After ‘MultiVersus’ Spearheads “$100 Million Plus” Loss, Warner Bros. Discovery Admits Video Game Division Is “Substantially Underperforming”
Following a $100 million, Multiversus-led hit to their financials, Warner Bros. Discovery has admitted that their video game division is “substantially underperforming”.
This concession regarding WBD’s struggling game efforts was jointly offered by CEO David Zaslav and CFO Gunnar Wiedenfels during the company’s November 7th Q3 2024 Earnings Call.
Making the call’s first comment on the subject while speaking to the performance of the company’s ‘Studio’ segment (which encompasses both their theatrical and video game divisions), Zaslav asserted that while “there have been some real bright spots in our Studios business”, in particular the success of Beetlejuice Beetlejuice, he would be remiss if he did not “acknowledge that our Studio’s business must deliver more consistency.”
“This applies to our Games business, which we recognize as substantially underperforming its potential right now,” he then specified. “We have four strong and profitable game franchises with loyal global fans: Hogwarts Legacy, Mortal Kombat, Game of Thrones and DC, in particular Batman, which are focusing our development efforts on those core franchises with prudent studios to improve our success ratio.”
Adding to his colleague’s comments, Wiedenfels would later note that, when it came to WBD’s Studio segment, “performance in the quarter was subpar relative to our internal expectations, notwithstanding the difficult comparisons with [the massive box office results of] Barbie last year.”
Turning to explain this dip in Studio profits, the CFO placed the blame mainly on the shoulders of their intra-company Super Smash Bros. clone Multiversus, whose free-to-play, microtransaction-heavy monetization model had apparently failed to generate any real revenue.
“Results were impacted by games for which we took another $100 million plus impairments due to the underperforming releases,” said Wiedenfels, “primarily MultiVersus this quarter, bringing total write-downs year-to-date to over $300 million in our games business, a key factor in this year’s Studio profit decline.”
Further expanding on the company’s future outlook during the Q&A portion of the call, Wiedenfels opined, “I think we’re through some of the worst and it hasn’t been pretty on the gaming business, but we have four games that are really powerful and have a real constituency that love them and we’re going to focus on those four primarily.”
“And we’re going to go away from trying to launch 10, 12, 15, 20 different games,” he additionally confirmed. “I think we have a real chance now, with focus, to have the gaming business be steadier.

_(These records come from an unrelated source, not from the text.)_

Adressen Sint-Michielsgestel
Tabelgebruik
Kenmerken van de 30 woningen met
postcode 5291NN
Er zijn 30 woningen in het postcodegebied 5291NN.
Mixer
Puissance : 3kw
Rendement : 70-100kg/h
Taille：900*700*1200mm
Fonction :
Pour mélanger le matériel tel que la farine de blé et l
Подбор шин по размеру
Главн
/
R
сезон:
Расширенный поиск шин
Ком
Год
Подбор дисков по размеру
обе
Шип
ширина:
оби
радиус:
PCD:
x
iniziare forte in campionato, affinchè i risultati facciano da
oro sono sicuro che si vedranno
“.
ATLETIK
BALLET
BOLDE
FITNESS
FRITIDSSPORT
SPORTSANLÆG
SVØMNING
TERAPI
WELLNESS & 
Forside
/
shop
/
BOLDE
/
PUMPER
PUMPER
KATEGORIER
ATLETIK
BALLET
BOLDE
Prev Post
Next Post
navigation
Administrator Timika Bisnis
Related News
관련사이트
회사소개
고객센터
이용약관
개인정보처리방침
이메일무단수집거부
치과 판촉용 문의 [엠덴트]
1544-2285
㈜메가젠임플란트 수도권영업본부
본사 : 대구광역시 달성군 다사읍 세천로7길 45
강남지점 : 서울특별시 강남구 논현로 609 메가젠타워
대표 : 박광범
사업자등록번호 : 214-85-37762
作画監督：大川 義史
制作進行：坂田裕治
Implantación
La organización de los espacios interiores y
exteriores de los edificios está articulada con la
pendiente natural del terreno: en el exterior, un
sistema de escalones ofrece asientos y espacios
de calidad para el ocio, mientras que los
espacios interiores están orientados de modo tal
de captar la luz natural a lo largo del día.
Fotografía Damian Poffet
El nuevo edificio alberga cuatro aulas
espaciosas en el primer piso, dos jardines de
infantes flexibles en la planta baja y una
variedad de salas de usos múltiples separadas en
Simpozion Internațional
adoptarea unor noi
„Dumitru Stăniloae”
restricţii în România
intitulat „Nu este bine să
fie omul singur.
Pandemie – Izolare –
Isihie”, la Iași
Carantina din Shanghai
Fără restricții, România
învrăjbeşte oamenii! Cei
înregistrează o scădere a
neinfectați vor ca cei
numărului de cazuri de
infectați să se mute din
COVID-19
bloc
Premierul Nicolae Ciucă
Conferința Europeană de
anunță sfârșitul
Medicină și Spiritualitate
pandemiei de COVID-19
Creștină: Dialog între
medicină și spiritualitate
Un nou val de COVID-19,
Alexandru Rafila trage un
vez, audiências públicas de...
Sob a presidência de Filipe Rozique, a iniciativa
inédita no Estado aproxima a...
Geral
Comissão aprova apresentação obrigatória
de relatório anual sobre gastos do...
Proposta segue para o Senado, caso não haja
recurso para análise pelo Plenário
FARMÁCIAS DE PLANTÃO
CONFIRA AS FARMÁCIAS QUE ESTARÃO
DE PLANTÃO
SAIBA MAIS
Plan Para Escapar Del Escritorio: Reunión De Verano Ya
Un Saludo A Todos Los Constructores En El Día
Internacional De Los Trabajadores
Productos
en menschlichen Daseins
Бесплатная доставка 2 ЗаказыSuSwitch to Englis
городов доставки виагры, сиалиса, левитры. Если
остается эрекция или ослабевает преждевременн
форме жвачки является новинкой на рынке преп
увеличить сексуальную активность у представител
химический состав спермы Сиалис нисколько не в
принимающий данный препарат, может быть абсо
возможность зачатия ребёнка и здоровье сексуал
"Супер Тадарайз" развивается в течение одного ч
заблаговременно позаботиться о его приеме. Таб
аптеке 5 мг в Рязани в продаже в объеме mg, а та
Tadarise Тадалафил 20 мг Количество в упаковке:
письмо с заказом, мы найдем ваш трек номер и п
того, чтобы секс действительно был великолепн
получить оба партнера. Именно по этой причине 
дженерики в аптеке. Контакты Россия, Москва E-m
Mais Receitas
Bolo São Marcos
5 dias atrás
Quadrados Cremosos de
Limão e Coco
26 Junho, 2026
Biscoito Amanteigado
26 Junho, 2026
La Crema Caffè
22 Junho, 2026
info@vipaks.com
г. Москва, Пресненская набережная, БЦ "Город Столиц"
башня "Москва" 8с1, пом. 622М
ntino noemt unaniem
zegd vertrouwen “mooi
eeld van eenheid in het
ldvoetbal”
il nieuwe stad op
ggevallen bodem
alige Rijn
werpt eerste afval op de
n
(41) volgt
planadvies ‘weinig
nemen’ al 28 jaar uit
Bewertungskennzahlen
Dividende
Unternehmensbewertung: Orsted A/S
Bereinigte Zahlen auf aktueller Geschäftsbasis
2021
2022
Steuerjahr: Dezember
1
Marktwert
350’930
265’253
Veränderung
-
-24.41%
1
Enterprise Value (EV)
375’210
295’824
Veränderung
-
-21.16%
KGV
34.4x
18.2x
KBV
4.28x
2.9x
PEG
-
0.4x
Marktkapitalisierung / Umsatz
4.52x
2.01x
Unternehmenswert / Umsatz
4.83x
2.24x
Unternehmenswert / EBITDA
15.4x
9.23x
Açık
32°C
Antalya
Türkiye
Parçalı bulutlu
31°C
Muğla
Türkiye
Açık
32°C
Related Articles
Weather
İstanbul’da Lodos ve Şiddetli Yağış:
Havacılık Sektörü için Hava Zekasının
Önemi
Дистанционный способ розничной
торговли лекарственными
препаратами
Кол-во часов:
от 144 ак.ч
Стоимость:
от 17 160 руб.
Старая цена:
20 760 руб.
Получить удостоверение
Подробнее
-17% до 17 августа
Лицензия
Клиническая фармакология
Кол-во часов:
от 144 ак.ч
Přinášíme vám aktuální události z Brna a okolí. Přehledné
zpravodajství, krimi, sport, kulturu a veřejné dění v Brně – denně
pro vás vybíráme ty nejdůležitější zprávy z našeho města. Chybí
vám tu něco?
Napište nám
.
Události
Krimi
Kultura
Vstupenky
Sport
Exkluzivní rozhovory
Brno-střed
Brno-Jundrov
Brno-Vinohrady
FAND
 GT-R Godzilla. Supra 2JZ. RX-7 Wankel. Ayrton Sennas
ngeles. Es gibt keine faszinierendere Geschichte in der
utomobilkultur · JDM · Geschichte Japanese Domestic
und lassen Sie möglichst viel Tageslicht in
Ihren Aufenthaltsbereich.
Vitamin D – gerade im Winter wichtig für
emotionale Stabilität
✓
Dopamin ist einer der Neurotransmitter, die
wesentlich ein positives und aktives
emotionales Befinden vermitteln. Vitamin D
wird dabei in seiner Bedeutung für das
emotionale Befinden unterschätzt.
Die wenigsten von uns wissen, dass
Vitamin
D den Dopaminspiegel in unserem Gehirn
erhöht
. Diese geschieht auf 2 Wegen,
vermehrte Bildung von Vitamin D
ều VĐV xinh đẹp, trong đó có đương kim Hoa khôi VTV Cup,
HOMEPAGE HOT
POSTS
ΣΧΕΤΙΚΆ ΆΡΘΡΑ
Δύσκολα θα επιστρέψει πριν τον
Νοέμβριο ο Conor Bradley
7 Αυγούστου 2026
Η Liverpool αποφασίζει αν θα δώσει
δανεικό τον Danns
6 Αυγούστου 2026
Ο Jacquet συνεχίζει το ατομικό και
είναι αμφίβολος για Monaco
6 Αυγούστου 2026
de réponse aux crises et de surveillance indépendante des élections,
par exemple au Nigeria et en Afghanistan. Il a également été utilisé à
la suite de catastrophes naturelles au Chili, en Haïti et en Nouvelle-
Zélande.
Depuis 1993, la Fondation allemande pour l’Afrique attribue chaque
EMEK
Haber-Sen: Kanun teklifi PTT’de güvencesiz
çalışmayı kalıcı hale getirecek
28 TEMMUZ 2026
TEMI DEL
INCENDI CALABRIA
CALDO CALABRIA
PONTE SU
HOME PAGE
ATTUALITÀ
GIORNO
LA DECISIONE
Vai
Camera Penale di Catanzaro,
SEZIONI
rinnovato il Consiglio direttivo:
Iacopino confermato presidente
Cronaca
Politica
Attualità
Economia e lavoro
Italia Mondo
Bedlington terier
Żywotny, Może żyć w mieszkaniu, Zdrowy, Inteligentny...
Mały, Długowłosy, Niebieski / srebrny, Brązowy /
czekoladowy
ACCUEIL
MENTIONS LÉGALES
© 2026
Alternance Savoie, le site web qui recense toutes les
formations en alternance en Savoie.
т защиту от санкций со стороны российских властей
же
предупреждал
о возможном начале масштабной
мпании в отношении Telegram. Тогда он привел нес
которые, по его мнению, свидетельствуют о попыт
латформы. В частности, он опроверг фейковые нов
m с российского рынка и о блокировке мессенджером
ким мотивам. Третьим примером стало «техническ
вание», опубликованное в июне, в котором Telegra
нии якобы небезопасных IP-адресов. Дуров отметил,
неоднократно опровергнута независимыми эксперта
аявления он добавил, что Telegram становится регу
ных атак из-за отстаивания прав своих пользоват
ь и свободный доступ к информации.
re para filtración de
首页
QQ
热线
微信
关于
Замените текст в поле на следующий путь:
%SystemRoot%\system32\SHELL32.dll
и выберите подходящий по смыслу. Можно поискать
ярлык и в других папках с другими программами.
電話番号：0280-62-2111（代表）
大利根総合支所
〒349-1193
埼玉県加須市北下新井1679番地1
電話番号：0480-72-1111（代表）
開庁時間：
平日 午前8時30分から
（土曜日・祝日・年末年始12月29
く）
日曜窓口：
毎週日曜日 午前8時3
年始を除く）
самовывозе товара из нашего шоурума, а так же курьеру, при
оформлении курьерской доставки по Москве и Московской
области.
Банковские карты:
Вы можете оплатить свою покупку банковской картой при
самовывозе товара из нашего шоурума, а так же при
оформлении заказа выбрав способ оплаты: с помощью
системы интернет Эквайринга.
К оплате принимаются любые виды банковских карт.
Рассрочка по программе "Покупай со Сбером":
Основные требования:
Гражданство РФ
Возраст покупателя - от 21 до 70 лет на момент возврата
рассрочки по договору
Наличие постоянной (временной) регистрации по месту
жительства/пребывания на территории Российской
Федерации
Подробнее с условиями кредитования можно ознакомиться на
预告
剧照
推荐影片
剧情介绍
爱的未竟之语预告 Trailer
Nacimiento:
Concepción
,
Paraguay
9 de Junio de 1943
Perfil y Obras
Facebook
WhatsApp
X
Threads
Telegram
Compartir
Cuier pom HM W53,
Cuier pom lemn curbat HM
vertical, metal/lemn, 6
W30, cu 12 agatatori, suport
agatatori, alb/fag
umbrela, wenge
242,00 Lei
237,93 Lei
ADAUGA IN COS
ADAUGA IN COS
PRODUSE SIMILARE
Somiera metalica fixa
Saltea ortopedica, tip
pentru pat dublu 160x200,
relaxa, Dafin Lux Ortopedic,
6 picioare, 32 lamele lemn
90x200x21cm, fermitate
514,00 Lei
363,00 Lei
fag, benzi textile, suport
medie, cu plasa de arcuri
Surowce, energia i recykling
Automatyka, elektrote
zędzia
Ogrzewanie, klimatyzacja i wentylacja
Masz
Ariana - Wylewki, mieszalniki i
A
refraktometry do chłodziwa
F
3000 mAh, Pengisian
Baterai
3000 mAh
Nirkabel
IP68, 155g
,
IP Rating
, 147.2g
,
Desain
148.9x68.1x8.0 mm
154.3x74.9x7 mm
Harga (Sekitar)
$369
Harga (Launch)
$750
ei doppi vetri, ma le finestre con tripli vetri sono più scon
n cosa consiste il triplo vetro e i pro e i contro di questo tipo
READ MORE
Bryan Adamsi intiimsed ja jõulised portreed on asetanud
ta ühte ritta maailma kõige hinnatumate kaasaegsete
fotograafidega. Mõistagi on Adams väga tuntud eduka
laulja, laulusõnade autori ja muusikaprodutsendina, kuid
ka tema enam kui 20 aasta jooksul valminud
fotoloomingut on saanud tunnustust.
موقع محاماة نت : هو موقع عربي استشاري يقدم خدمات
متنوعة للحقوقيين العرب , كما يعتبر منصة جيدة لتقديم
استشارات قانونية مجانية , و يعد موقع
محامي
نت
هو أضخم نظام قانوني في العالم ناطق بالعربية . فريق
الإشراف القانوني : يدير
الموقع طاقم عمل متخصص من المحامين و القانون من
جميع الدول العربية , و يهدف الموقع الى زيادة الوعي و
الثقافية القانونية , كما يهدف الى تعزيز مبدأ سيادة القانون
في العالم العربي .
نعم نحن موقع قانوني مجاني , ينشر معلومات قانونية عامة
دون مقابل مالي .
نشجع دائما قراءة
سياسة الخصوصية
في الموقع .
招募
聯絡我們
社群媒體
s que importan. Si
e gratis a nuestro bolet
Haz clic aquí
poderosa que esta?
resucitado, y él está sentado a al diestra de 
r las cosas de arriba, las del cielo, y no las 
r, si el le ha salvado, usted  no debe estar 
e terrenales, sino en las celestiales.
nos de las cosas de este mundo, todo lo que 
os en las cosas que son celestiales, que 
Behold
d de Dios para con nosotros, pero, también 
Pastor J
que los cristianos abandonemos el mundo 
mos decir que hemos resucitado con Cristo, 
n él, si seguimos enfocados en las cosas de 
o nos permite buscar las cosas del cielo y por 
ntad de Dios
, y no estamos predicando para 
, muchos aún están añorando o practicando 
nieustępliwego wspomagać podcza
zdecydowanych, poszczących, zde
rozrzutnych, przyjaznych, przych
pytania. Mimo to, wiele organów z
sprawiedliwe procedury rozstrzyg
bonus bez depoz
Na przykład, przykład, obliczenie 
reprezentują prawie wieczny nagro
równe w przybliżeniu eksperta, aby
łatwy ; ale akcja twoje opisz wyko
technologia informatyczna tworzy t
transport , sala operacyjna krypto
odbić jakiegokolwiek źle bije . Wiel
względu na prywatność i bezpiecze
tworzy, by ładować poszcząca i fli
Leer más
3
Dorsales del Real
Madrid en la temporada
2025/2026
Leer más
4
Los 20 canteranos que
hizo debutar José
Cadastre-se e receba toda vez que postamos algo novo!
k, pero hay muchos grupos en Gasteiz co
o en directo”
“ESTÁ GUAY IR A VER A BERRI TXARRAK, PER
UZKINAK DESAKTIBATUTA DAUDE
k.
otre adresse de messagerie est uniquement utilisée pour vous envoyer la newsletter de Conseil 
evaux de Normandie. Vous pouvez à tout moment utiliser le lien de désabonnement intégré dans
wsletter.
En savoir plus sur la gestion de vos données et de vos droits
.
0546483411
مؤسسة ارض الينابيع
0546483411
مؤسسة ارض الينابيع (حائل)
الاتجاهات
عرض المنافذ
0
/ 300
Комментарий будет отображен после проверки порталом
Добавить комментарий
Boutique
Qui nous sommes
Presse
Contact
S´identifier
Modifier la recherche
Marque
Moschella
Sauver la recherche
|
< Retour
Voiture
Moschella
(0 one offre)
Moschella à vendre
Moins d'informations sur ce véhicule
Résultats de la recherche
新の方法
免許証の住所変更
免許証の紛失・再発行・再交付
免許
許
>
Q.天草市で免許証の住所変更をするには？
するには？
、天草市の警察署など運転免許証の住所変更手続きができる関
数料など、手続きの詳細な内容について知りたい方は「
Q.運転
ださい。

So, I’m very encouraged you know our ambition to get [Studio segment revenue] back to at least $3 billion and then start growing. And there’s a lot of building blocks that with wind at our back in order to get there.”
Likewise, when later asked by Morgan Stanley analyst Benjamin Swinburne if he could speak as to what actions the company was taking in service of building up their Studio segment, Zaslav detailed, “We have made investments on the tours and retail side franchises, an area that we still think is going to have significant opportunity. Games, to your point is definitely set to recover and content licensing as we just discussed a minute ago is certainly going to be higher from a 2024 starting base. So that’s why we have been so confident in our statement that we’re going to see $3 billion and then growth from there.”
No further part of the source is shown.